Pages: [1]
  Print  
Author Topic: How to use Read RSS Feed  (Read 1694 times)
mendicott
Newbie
*
Posts: 2


« on: July 04, 2012, 10:43:29 PM »

> http://www.meta-guide.com/home/knowledgebase/best-rapidminer-videos

I've made a webpage of 87x "Best RapidMiner Videos", above.  After a few *hours* of googling I could find no quickstart, tutorial or examples for using "Read RSS Feed"....  I want to process web feeds, primarily Twitter feeds.  I could also find no quickstart, tutorial or examples for using RapidMiner with Twitter.  The main thing I want to be able to do is filter tweets on non-identical similarity, presumably via classification.  I would also like to try using RapidMiner for link metrics.  I have searched this forum for "rss" and "twitter", without finding anything helpful to me.  Also, it is not clear to me how to access RapidMiner results programmatically like an API.  It seems that it would be much more accessible if RapidMiner were available in the cloud as a web service.  Ultimately, I hope to be able to use RapidMiner in conjunction with Yahoo! Pipes.  (And, I could find no quickstart, tutorial or examples for using RapidMiner with Yahoo! Pipes....)
Logged
haddock
Hero Member
*****
Posts: 853



WWW
« Reply #1 on: July 05, 2012, 08:19:55 AM »

I Googled "rapidminer Read RSS Feed" and got http://www.myexperiment.org/workflows/1465.html as the first link. It says, "This workflow connects RapidMiner to Twitter and downloads the timeline". Are we using the same Google?
Logged

Where is the wisdom we have lost in knowledge?
Where is the knowledge we have lost in information?

T.S.Eliot ~ Choruses from the Rock 1934
mendicott
Newbie
*
Posts: 2


« Reply #2 on: July 05, 2012, 02:40:45 PM »
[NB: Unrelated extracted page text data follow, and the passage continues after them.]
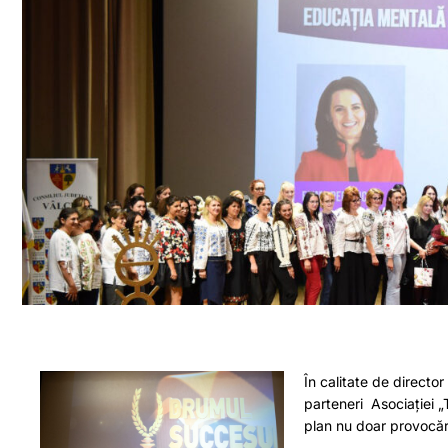
În calitate de directo
parteneri Asociației „
plan nu doar provocări 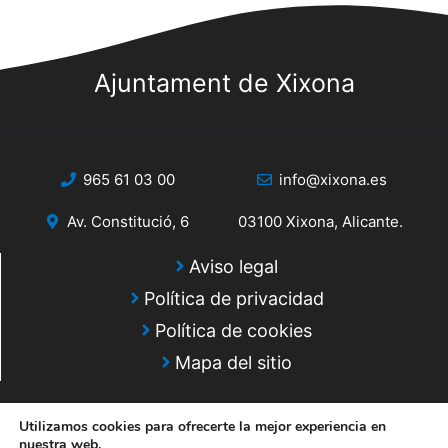
s
s
q
d
e
Ajuntament de Xixona
u
E
e
v
d
e
965 61 03 00
info@xixona.es
a
n
Av. Constitució, 6
03100 Xixona, Alicante.
y
t
o
v
Aviso legal
Política de privacidad
i
Política de cookies
s
Mapa del sitio
t
a
Utilizamos cookies para ofrecerte la mejor experiencia en
nuestra web.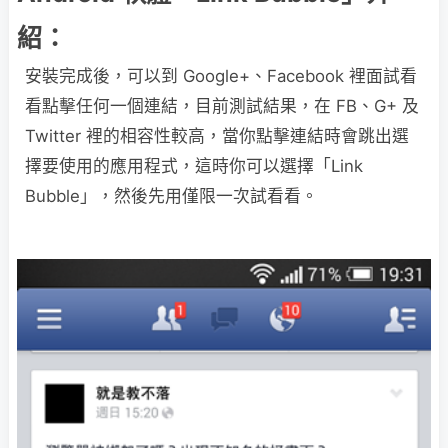
紹：
安裝完成後，可以到 Google+、Facebook 裡面試看
看點擊任何一個連結，目前測試結果，在 FB、G+ 及
Twitter 裡的相容性較高，當你點擊連結時會跳出選
擇要使用的應用程式，這時你可以選擇「Link
Bubble」，然後先用僅限一次試看看。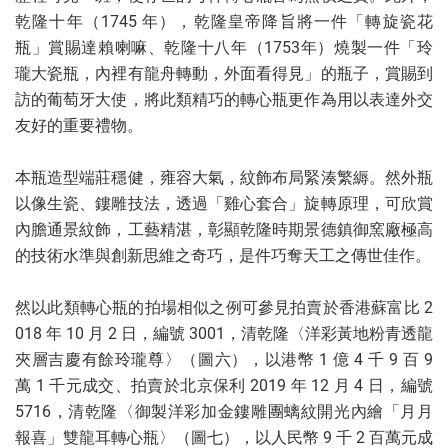
乾隆十年（1745 年），乾隆皇帝降旨將一件「轉旋瓷花
瓶」賞賜達賴喇嘛、乾隆十八年（1753年）燒製一件「玲
瓏大瓷瓶，內裡有龍舟轉動，外面看得見」的瓶子，賞賜到
訪的葡萄牙大使，將此類精巧的轉心瓶更作為用以表達外交
友好的重要禮物。
本瓶造型端莊穩健，雍容大氣，紋飾布局緊湊繁縟。然外瓶
以像生瓷、鏤雕技法，透過「雞心套合」旋轉原理，可欣賞
內膽通景紋飾，工藝精湛，彰顯乾隆時期景德鎮御窯廠極高
的技術水準與創新思維之奇巧，是件巧奪天工之傳世佳作。
然以此類轉心瓶的拍場相似之例可參見拍賣於香港蘇富比 2
018 年 10 月 2 日，編號 3001，清乾隆〈洋彩黃地粉青透龍
夾層吉慶有餘玲瓏尊〉（圖六），以港幣 1 億 4 千 9 百 9
萬 1 千元成交、拍賣於北京保利 2019 年 12 月 4 日，編號
5716，清乾隆〈御製洋彩加金鏤雕團螭紋開光內繪「月月
報喜」雙龍耳轉心瓶〉（圖七），以人民幣 9 千 2 百萬元成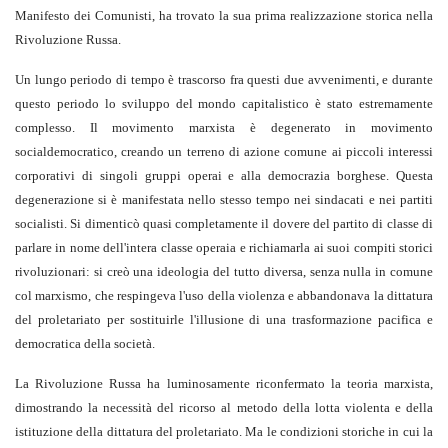
Manifesto dei Comunisti, ha trovato la sua prima realizzazione storica nella
Rivoluzione Russa.
Un lungo periodo di tempo è trascorso fra questi due avvenimenti, e durante
questo periodo lo sviluppo del mondo capitalistico è stato estremamente
complesso. Il movimento marxista è degenerato in movimento
socialdemocratico, creando un terreno di azione comune ai piccoli interessi
corporativi di singoli gruppi operai e alla democrazia borghese. Questa
degenerazione si è manifestata nello stesso tempo nei sindacati e nei partiti
socialisti. Si dimenticò quasi completamente il dovere del partito di classe di
parlare in nome dell'intera classe operaia e richiamarla ai suoi compiti storici
rivoluzionari: si creò una ideologia del tutto diversa, senza nulla in comune
col marxismo, che respingeva l'uso della violenza e abbandonava la dittatura
del proletariato per sostituirle l'illusione di una trasformazione pacifica e
democratica della società.
La Rivoluzione Russa ha luminosamente riconfermato la teoria marxista,
dimostrando la necessità del ricorso al metodo della lotta violenta e della
istituzione della dittatura del proletariato. Ma le condizioni storiche in cui la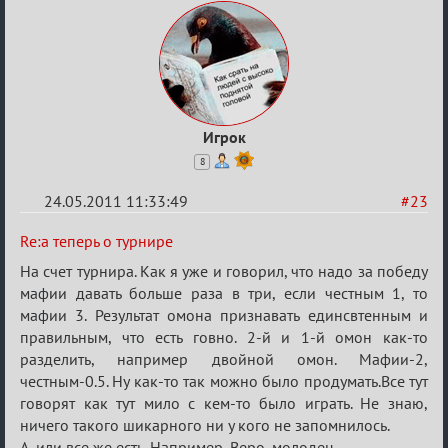
Игрок
8
24.05.2011 11:33:49
#23
Re:
Re:а теперь о турнире
а
На счет турнира. Как я уже и говорил, что надо за победу
теперь
мафии давать больше раза в три, если честным 1, то
мафии 3. Результат омона признавать единсвтенным и
о
правильным, что есть говно. 2-й и 1-й омон как-то
турнире
разделить, например двойной омон. Мафии-2,
честным-0.5. Ну как-то так можно было продумать.Все тут
говорят как тут мило с кем-то было играть. Не знаю,
ничего такого шикарного ни у кого не запомнилось.
А, или все же есть. Например, Веро, молодец.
I also got that, but could not get it to work....  There seems to be some kind of inconsistency or incompatibility between the "Read RSS Feed" and the "Process Documents from Data".  Can you reproduce it in a working version?  Can you post the steps you took to get it working?
Logged
tobyb
Newbie
*
Posts: 11


« Reply #3 on: April 15, 2013, 09:57:38 PM »

I am having the same issue.  Has this been resolved?

Thanks,
Toby
Logged
Rene
Newbie
*
Posts: 25


« Reply #4 on: April 17, 2013, 12:03:18 AM »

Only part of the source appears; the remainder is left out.